TASK REQUIREMENTS :: Write out every line from the listing below where the string "oppression" is found.
***
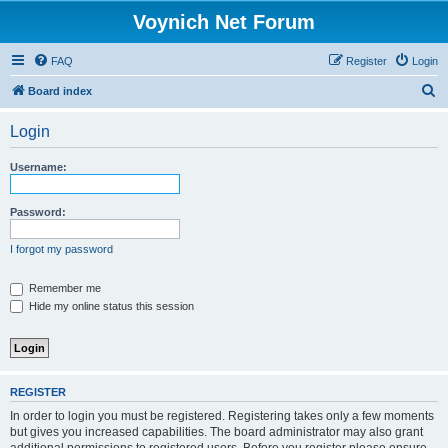
Voynich Net Forum
FAQ
Register
Login
S
Board index
e
Login
a
r
Username:
c
h
Password:
I forgot my password
Remember me
Hide my online status this session
REGISTER
In order to login you must be registered. Registering takes only a few moments
but gives you increased capabilities. The board administrator may also grant
additional permissions to registered users. Before you register please ensure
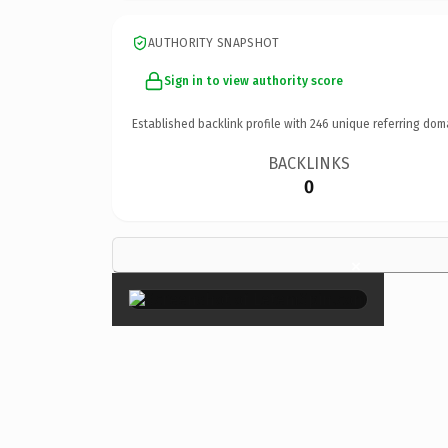
AUTHORITY SNAPSHOT
Sign in to view authority score
Established backlink profile with
246
unique referring dom
BACKLINKS
0
×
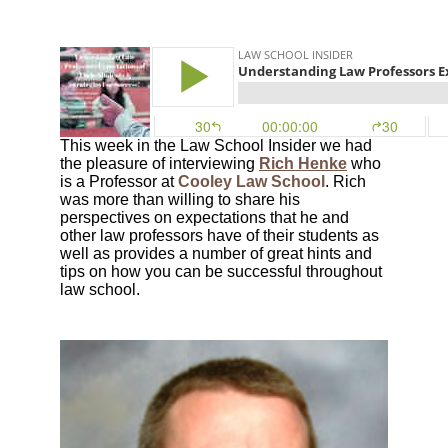
This week in the Law School Insider we had
the pleasure of interviewing
Rich Henke
who
is a Professor at
Cooley Law School
. Rich
was more than willing to share his
perspectives on expectations that he and
other law professors have of their students as
well as provides a number of great hints and
tips on how you can be successful throughout
law school.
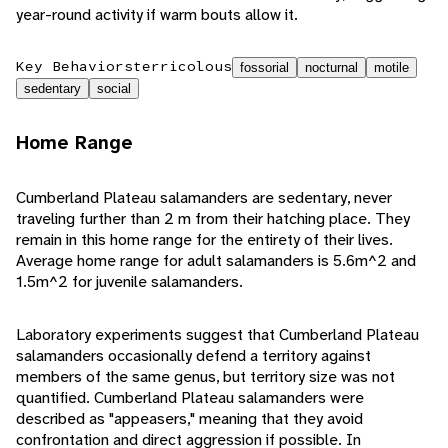
year-round activity if warm bouts allow it.
Key Behaviors
terricolous
fossorial
nocturnal
motile
sedentary
social
Home Range
Cumberland Plateau salamanders are sedentary, never
traveling further than 2 m from their hatching place. They
remain in this home range for the entirety of their lives.
Average home range for adult salamanders is 5.6m^2 and
1.5m^2 for juvenile salamanders.
Laboratory experiments suggest that Cumberland Plateau
salamanders occasionally defend a territory against
members of the same genus, but territory size was not
quantified. Cumberland Plateau salamanders were
described as "appeasers," meaning that they avoid
confrontation and direct aggression if possible. In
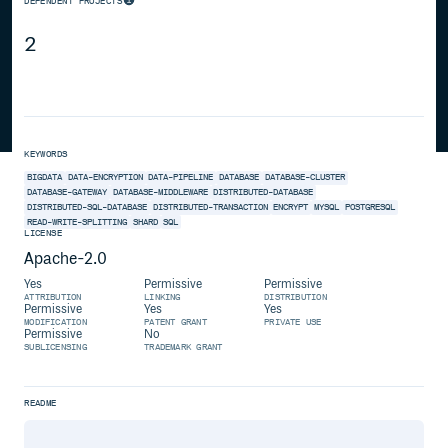
DEPENDENT PROJECTS
2
KEYWORDS
BIGDATA
DATA-ENCRYPTION
DATA-PIPELINE
DATABASE
DATABASE-CLUSTER
DATABASE-GATEWAY
DATABASE-MIDDLEWARE
DISTRIBUTED-DATABASE
DISTRIBUTED-SQL-DATABASE
DISTRIBUTED-TRANSACTION
ENCRYPT
MYSQL
POSTGRESQL
READ-WRITE-SPLITTING
SHARD
SQL
LICENSE
Apache-2.0
Yes
Permissive
Permissive
ATTRIBUTION
LINKING
DISTRIBUTION
Permissive
Yes
Yes
MODIFICATION
PATENT GRANT
PRIVATE USE
Permissive
No
SUBLICENSING
TRADEMARK GRANT
README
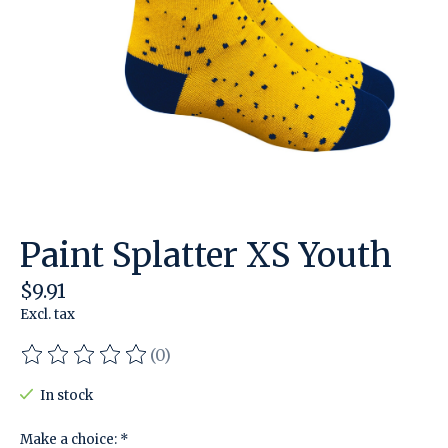
Paint Splatter XS Youth
$9.91
Excl. tax
(0)
The rating of this product is
0
out of 5
In stock
Make a choice:
*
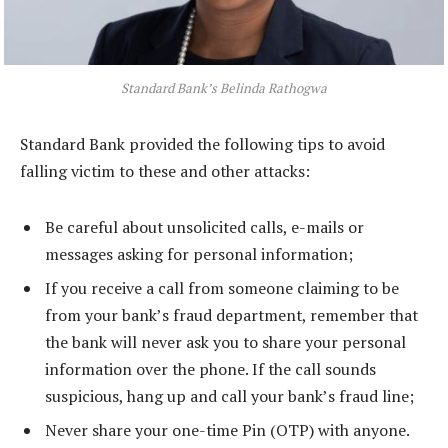
Standard Bank’s Belinda Rathogwa
Standard Bank provided the following tips to avoid
falling victim to these and other attacks:
Be careful about unsolicited calls, e-mails or
messages asking for personal information;
If you receive a call from someone claiming to be
from your bank’s fraud department, remember that
the bank will never ask you to share your personal
information over the phone. If the call sounds
suspicious, hang up and call your bank’s fraud line;
Never share your one-time Pin (OTP) with anyone.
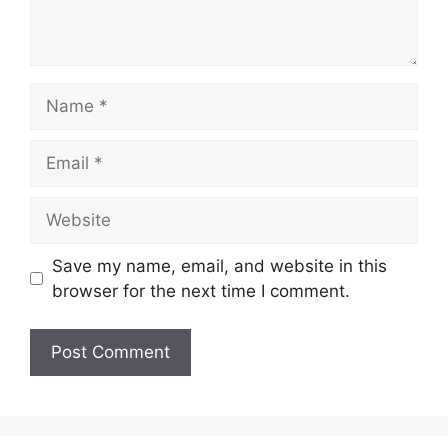
Name
Email
Website
Save my name, email, and website in this
browser for the next time I comment.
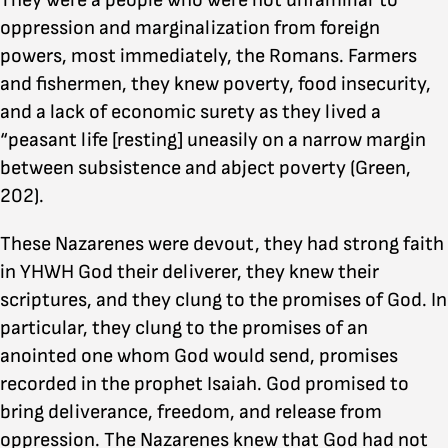
They were a people who were not unfamiliar to
oppression and marginalization from foreign
powers, most immediately, the Romans. Farmers
and fishermen, they knew poverty, food insecurity,
and a lack of economic surety as they lived a
“peasant life [resting] uneasily on a narrow margin
between subsistence and abject poverty (Green,
202).
These Nazarenes were devout, they had strong faith
in YHWH God their deliverer, they knew their
scriptures, and they clung to the promises of God. In
particular, they clung to the promises of an
anointed one whom God would send, promises
recorded in the prophet Isaiah. God promised to
bring deliverance, freedom, and release from
oppression. The Nazarenes knew that God had not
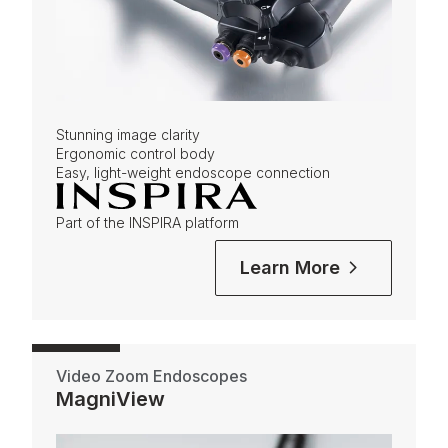
Stunning image clarity
Ergonomic control body
Easy, light-weight endoscope connection
Part of the INSPIRA platform
Learn More
Video Zoom Endoscopes
MagniView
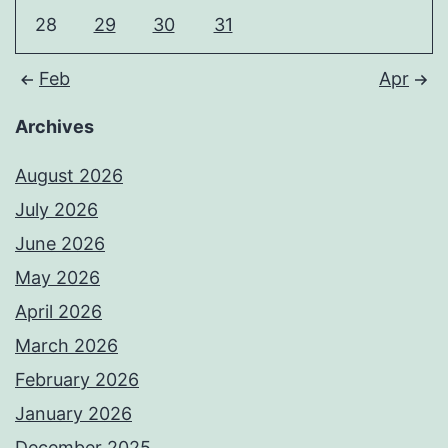
28
29
30
31
Feb
Apr
Archives
August 2026
July 2026
June 2026
May 2026
April 2026
March 2026
February 2026
January 2026
December 2025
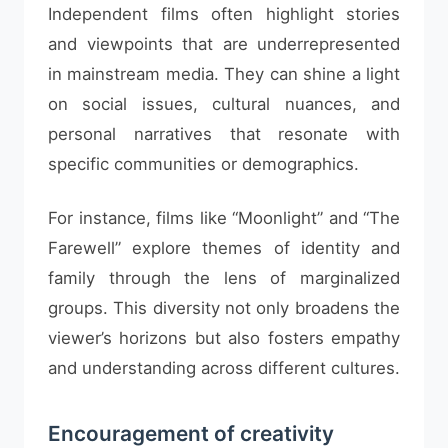
Independent films often highlight stories
and viewpoints that are underrepresented
in mainstream media. They can shine a light
on social issues, cultural nuances, and
personal narratives that resonate with
specific communities or demographics.
For instance, films like “Moonlight” and “The
Farewell” explore themes of identity and
family through the lens of marginalized
groups. This diversity not only broadens the
viewer’s horizons but also fosters empathy
and understanding across different cultures.
Encouragement of creativity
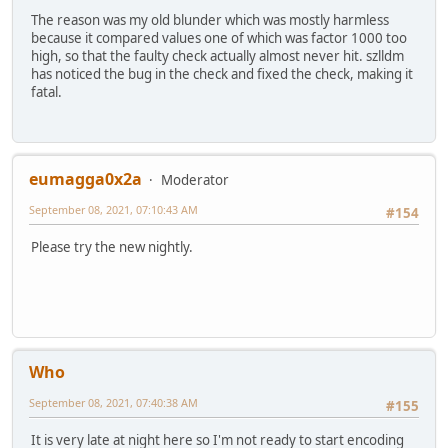
The reason was my old blunder which was mostly harmless
because it compared values one of which was factor 1000 too
high, so that the faulty check actually almost never hit. szlldm
has noticed the bug in the check and fixed the check, making it
fatal.
eumagga0x2a
Moderator
September 08, 2021, 07:10:43 AM
#154
Please try the new nightly.
Who
September 08, 2021, 07:40:38 AM
#155
It is very late at night here so I'm not ready to start encoding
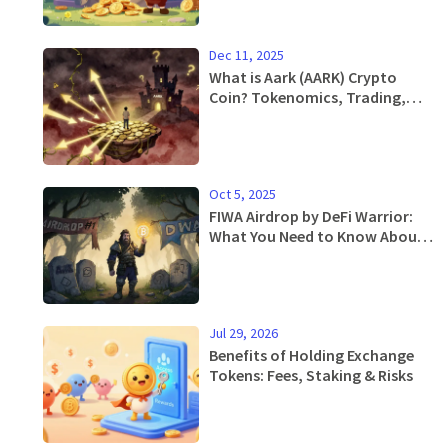
Dec 11, 2025
What is Aark (AARK) Crypto
Coin? Tokenomics, Trading,
and Risks Explained
Oct 5, 2025
FIWA Airdrop by DeFi Warrior:
What You Need to Know About
the Token, Distribution, and
Current Status
Jul 29, 2026
Benefits of Holding Exchange
Tokens: Fees, Staking & Risks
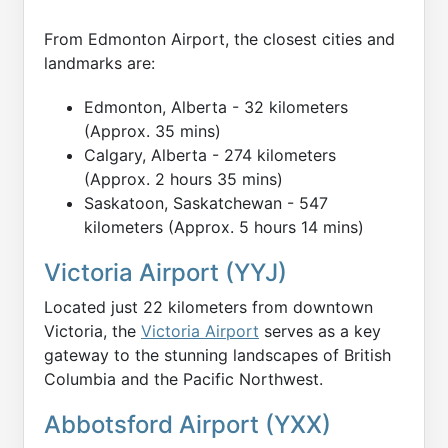
From Edmonton Airport, the closest cities and
landmarks are:
Edmonton, Alberta - 32 kilometers
(Approx. 35 mins)
Calgary, Alberta - 274 kilometers
(Approx. 2 hours 35 mins)
Saskatoon, Saskatchewan - 547
kilometers (Approx. 5 hours 14 mins)
Victoria Airport (YYJ)
Located just 22 kilometers from downtown
Victoria, the
Victoria Airport
serves as a key
gateway to the stunning landscapes of British
Columbia and the Pacific Northwest.
Abbotsford Airport (YXX)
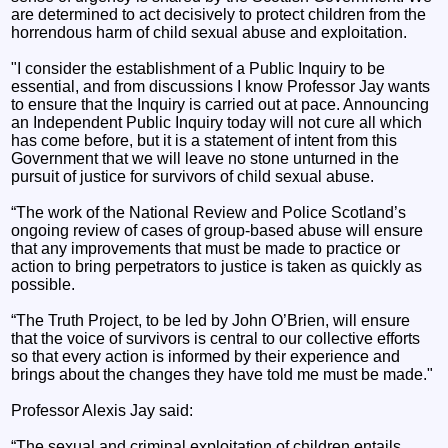
are determined to act decisively to protect children from the
horrendous harm of child sexual abuse and exploitation.
"I consider the establishment of a Public Inquiry to be
essential, and from discussions I know Professor Jay wants
to ensure that the Inquiry is carried out at pace. Announcing
an Independent Public Inquiry today will not cure all which
has come before, but it is a statement of intent from this
Government that we will leave no stone unturned in the
pursuit of justice for survivors of child sexual abuse.
“The work of the National Review and Police Scotland’s
ongoing review of cases of group-based abuse will ensure
that any improvements that must be made to practice or
action to bring perpetrators to justice is taken as quickly as
possible.
“The Truth Project, to be led by John O’Brien, will ensure
that the voice of survivors is central to our collective efforts
so that every action is informed by their experience and
brings about the changes they have told me must be made."
Professor Alexis Jay said:
“The sexual and criminal exploitation of children entails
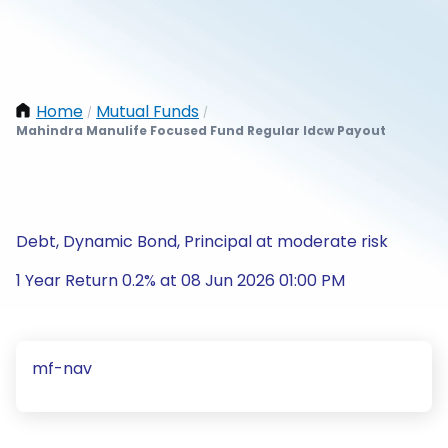
Home
Mutual Funds
/
/
Mahindra Manulife Focused Fund Regular Idcw Payout
Debt, Dynamic Bond, Principal at moderate risk
1 Year Return 0.2% at 08 Jun 2026 01:00 PM
mf-nav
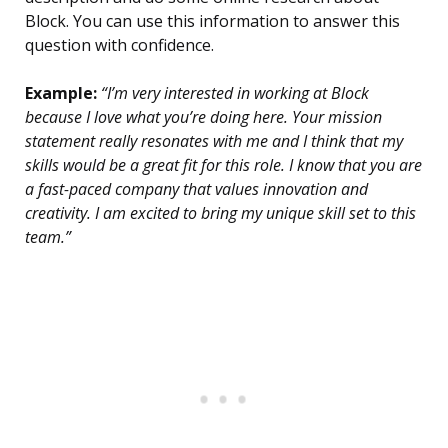
Block. You can use this information to answer this
question with confidence.
Example:
“I’m very interested in working at Block
because I love what you’re doing here. Your mission
statement really resonates with me and I think that my
skills would be a great fit for this role. I know that you are
a fast-paced company that values innovation and
creativity. I am excited to bring my unique skill set to this
team.”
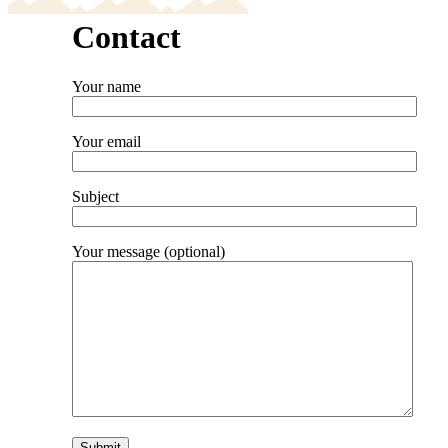
Contact
Your name
Your email
Subject
Your message (optional)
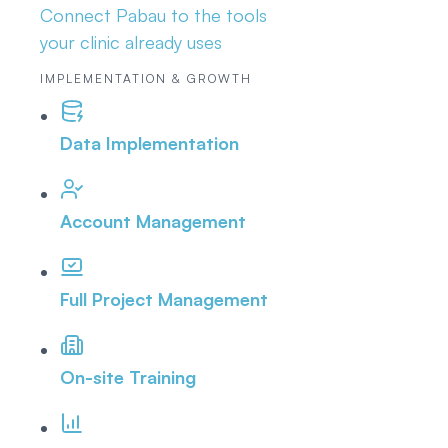
Connect Pabau to the tools
your clinic already uses
IMPLEMENTATION & GROWTH
Data Implementation
Account Management
Full Project Management
On-site Training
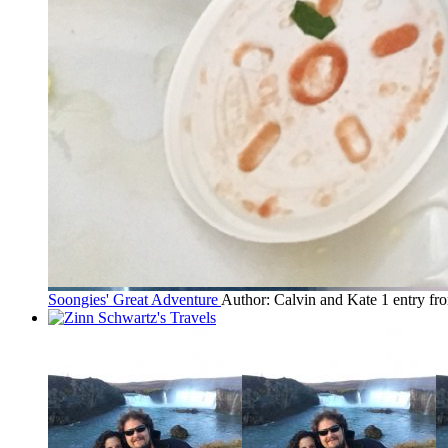
Soongies' Great Adventure
Author: Calvin and Kate
1 entry fr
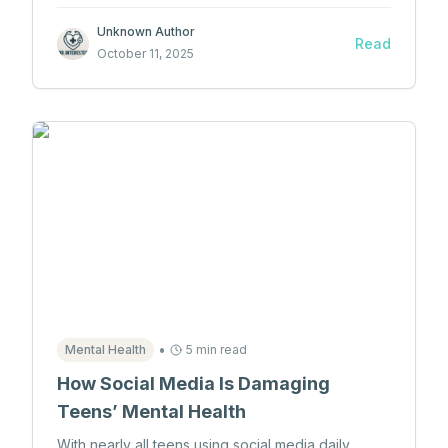
neurology are taught through innovative programs
and publications.
Unknown Author
Read
October 11, 2025
•
Mental Health
5 min read
How Social Media Is Damaging
Teens’ Mental Health
With nearly all teens using social media daily,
***
EXPECTED ANSWER ::
oppression and marginalization from foreign
oppression. The Nazarenes knew that God had not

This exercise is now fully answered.